For uniformly-convergent sequences, one may exchange the order of summation and differentiation, so $${\mathop{\mathrm{D}}}^m f = {\mathop{\mathrm{D}}}^m \frac{6}{\pi^2} \sum_{n = 1}^\infty{\frac{1}{n^2} f_n} = \frac{6}{\pi^2} \sum_{n = 1}^\infty{\frac{1}{n^2} {\mathop{\mathrm{D}}}^m f_n}\text{ ,}$$ notably, for factorial-order derivatives, as $n \mid m \implies \mathop{\mathrm{D}}^m f_n = f_n$, and for all positive integers $n < m$ we have $n \mid m!$, so $${\mathop{\mathrm{D}}}^{m!} f = \frac{6}{\pi^2} \sum_{n = 1}^\infty{\frac{1}{n^2} {\mathop{\mathrm{D}}}^{m!} f_n} = \frac{6}{\pi^2} \left(\sum_{n = 1}^m{\frac{1}{n^2} {f_n}} + \sum_{n = m + 1}^\infty{\frac{1}{n^2} {\mathop{\mathrm{D}}}^{m!} f_n}\right) \text{ .}$$
From this, it seems to me that $\lim_{n \to \infty} {\mathop{\mathrm{D}}}^{n!} f = f$. Does this hold pointwise? Locally-uniformly? Does this mean that we can say that $f^{(n)} \overset{n \to \infty}{\longrightarrow} f$ in some sense?
Further, to me it seems that intuitively for any $n$ we have $\mathop{\mathrm{D}}^n f$ differing from $f$ in the $f_{\nu(n)}$ term, where $\nu(n)$ is the least nondivisor of $n$ – the function $\nu \colon \mathbb{Z}^+ \to \mathbb{Z}^+$ being defined by $\nu(n) = \min\big\{\,m \in \mathbb{Z}^+ \;\big|\; m \not \mid n\,\big\}$ – and that should not be everywhere-cancellable by later terms, due to the reciprocal square coefficient.
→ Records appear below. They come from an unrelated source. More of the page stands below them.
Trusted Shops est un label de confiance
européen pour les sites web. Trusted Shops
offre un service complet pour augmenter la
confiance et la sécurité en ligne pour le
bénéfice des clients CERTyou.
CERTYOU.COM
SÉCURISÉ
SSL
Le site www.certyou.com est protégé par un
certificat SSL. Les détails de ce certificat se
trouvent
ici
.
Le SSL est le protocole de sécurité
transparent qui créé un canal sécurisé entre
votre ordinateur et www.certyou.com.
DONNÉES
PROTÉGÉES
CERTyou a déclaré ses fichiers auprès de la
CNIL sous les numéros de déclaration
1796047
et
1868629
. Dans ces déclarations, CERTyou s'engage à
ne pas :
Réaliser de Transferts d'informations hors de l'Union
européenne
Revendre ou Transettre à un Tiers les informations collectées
Thus, I hypothesize that for any positive integer $n$, ${\mathop{\mathrm{D}}}^n f \neq f$, that is to say that there exists some $x \in \mathbb{R}$ such that $({\mathop{\mathrm{D}}}^n f)(x) \neq f(x)$. Does this hold?
I did not make any progress on an expression of this function in terms of more common functions, without a series.